Bei einer gemischten Tätigkeit
entscheidet das Gepräge, wenn die teils gewerblichen und teils land- und
forstwirtschaftlichen Tätigkeiten nicht getrennt werden können (R 15.5 Abs.
1 Sätze 4 ff. EStR). Es ist zu fragen, ob die Trennung in eine
freiberufliche und eine gewerbliche Tätigkeit möglich ist. Eine
einheitliche Betätigung liegt nur dann vor, wenn die verschiedenartigen
Tätigkeiten derart miteinander verflochten sind, dass sie sich gegenseitig
unlösbar bedingen (BFH, 11.07.1991 - IV R 102/90, BStBl II 1992, 413). In
diesem Fall ist der Gesamtbetrieb danach zu qualifizieren, welche der
einzelnen Tätigkeiten dem Betrieb das Gepräge gibt (BFH, 02.10.2003 - IV R
48/01, BStBl II 2004, 363). Auch aus Vereinfachungsgründen werden
folgende Fälle einer an sich nicht unter die Definition der Nutzung der
Naturkraft fallende Tätigkeit als sog. Nebenbetrieb (§ 13 Abs. 2 Nr. 1
EStG, R 15.5. Abs. 3 EStR) noch dem Anwendungsbereich des § 13 EStG
zugeordnet: - Verarbeitungsbetriebe der ersten Be-
oder Verarbeitungsstufe (R 15.5 Abs. 3 EStR),
-
Verwertung der Rohstoffe, wenn die dabei gewonnenen Erzeugnisse
nahezu ausschließlich im eigenen land- und forstwirtschaftlichen Betrieb
verwendet werden (R 15.5 Abs. 3 Satz 1 Nr. 2 und Abs. 4 EStR),
- dauernder und nachhaltiger Zukauf von fremden
Erzeugnissen (z.B. Handelswaren, die nicht im eigenen Betrieb
weiterbearbeitet werden), insbesondere dann, wenn dieser 30 % des Umsatzes
nicht übersteigt (R 15 Abs. 5 EStR),
- das
eigenständige Handelsgeschäft, wenn die eigenen Erzeugnisse des
Betriebs der Land- und Forstwirtschaft zu nicht mehr als 40 % über das
Handelsgeschäft abgesetzt werden, der Wert des Zukaufs fremder Erzeugnisse
aber 30 % des Umsatzes des Handelsgeschäftes übersteigt oder die eigenen
Erzeugnisse des Betriebs der Land- und Forstwirtschaft zu mehr als 40 %
über das Handelsgeschäft abgesetzt werden, diese jedoch im Verhältnis zur
gesamten Absatzmenge des Handelsgeschäftes nur von untergeordneter
Bedeutung sind (R 15 Abs. 6 EStR).
Der BFH (Urteil vom 25.03.2009
- IV R 21/06BStBl. II 2010, 113) hat für die Abgrenzung der Land- und
Forstwirtschaft zum Gewerbebetrieb neue Grenzen festgelegt:
Landwirte gehen immer häufiger dazu über, die von ihnen erzeugten Produkte
direkt an den Endverbraucher zu vermarkten. Dies geschieht üblicherweise
über Marktstand, Verkaufswagen oder Hofladen. Um die Attraktivität der
Absatzstellen für den Endverbraucher zu erhöhen, erweitern die Landwirte
ihr Warensortiment häufig um zugekaufte Waren unterschiedlichster Art.

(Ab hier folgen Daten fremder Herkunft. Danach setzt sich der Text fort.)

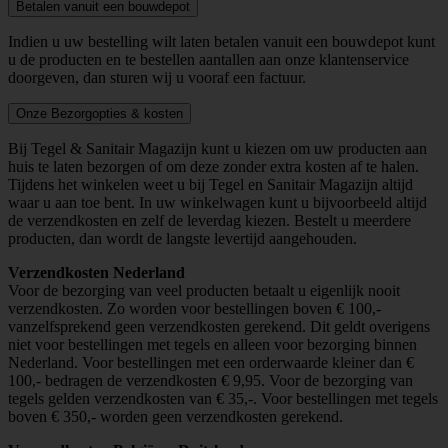
Betalen vanuit een bouwdepot
Indien u uw bestelling wilt laten betalen vanuit een bouwdepot kunt
u de producten en te bestellen aantallen aan onze klantenservice
doorgeven, dan sturen wij u vooraf een factuur.
Onze Bezorgopties & kosten
Bij Tegel & Sanitair Magazijn kunt u kiezen om uw producten aan
huis te laten bezorgen of om deze zonder extra kosten af te halen.
Tijdens het winkelen weet u bij Tegel en Sanitair Magazijn altijd
waar u aan toe bent. In uw winkelwagen kunt u bijvoorbeeld altijd
de verzendkosten en zelf de leverdag kiezen. Bestelt u meerdere
producten, dan wordt de langste levertijd aangehouden.
Verzendkosten Nederland
Voor de bezorging van veel producten betaalt u eigenlijk nooit
verzendkosten. Zo worden voor bestellingen boven € 100,-
vanzelfsprekend geen verzendkosten gerekend. Dit geldt overigens
niet voor bestellingen met tegels en alleen voor bezorging binnen
Nederland. Voor bestellingen met een orderwaarde kleiner dan €
100,- bedragen de verzendkosten € 9,95. Voor de bezorging van
tegels gelden verzendkosten van € 35,-. Voor bestellingen met tegels
boven € 350,- worden geen verzendkosten gerekend.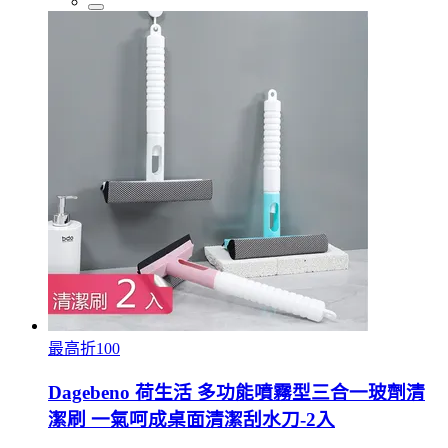
最高折100
Dagebeno 荷生活 多功能噴霧型三合一玻劑清
潔刷 一氣呵成桌面清潔刮水刀-2入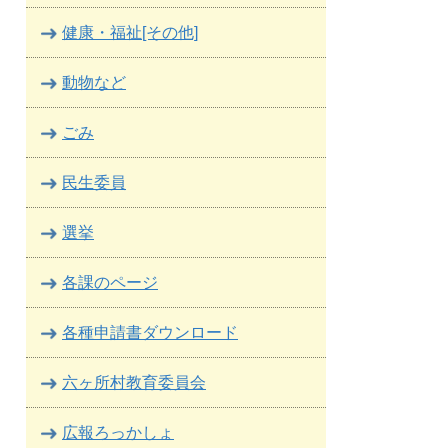
健康・福祉[その他]
動物など
ごみ
民生委員
選挙
各課のページ
各種申請書ダウンロード
六ヶ所村教育委員会
広報ろっかしょ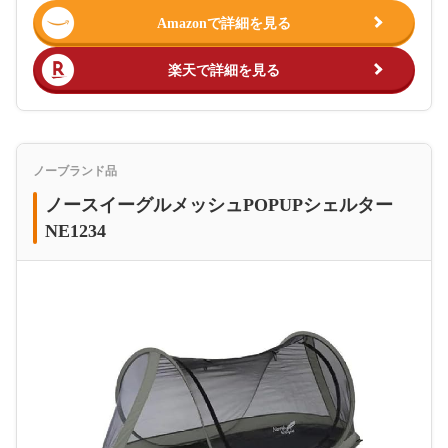
Amazonで詳細を見る
楽天で詳細を見る
ノーブランド品
ノースイーグルメッシュPOPUPシェルター
NE1234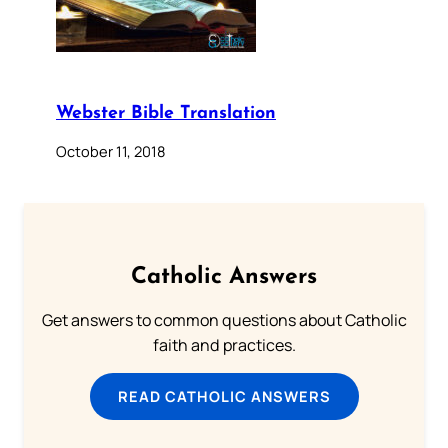
Webster Bible Translation
October 11, 2018
Catholic Answers
Get answers to common questions about Catholic
faith and practices.
READ CATHOLIC ANSWERS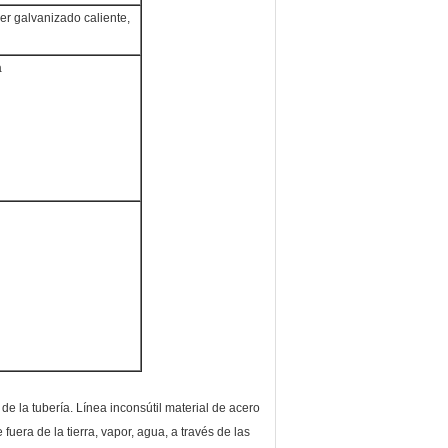
ber galvanizado caliente,
a
de la tubería. Línea inconsútil material de acero
fuera de la tierra, vapor, agua, a través de las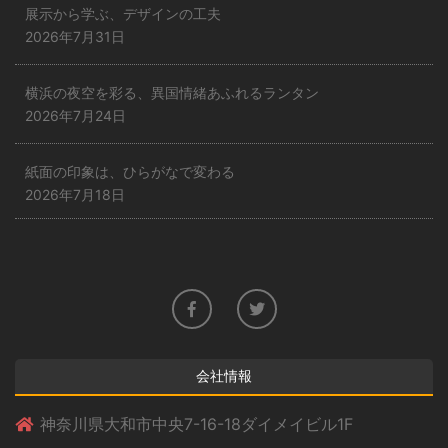
展示から学ぶ、デザインの工夫
2026年7月31日
横浜の夜空を彩る、異国情緒あふれるランタン
2026年7月24日
紙面の印象は、ひらがなで変わる
2026年7月18日
会社情報
神奈川県大和市中央7-16-18ダイメイビル1F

Durch das Angebot zugekaufter Waren im Hofladen verhalten sich Landwirte
nach Auffassung des BFH händlertypisch und damit gewerblich. Dabei
stellt sich die Frage, ob überhaupt und wenn ja, ab wann die
Handelstätigkeit die landwirtschaftliche Tätigkeit "infiziert" und dort zu
einer Umqualifizierung der landwirtschaftlichen Einkünfte führt. Dazu wurden abweichend von
der vorgehenden Rechtsprechung (BFH, 27.11.1980 - IV R 31/76, BStBl II
1981, 518) neue Grenzen für die Annahme eines Gewerbebetriebs festgelegt.
Nach Auffassung des BFH ist ein Hofladen dann als gewerblich anzusehen,
wenn der darin getätigte Nettoumsatz mit Fremdprodukten aller Art
nachhaltig ein Drittel des Nettogesamtumsatzes ("Drittelgrenze")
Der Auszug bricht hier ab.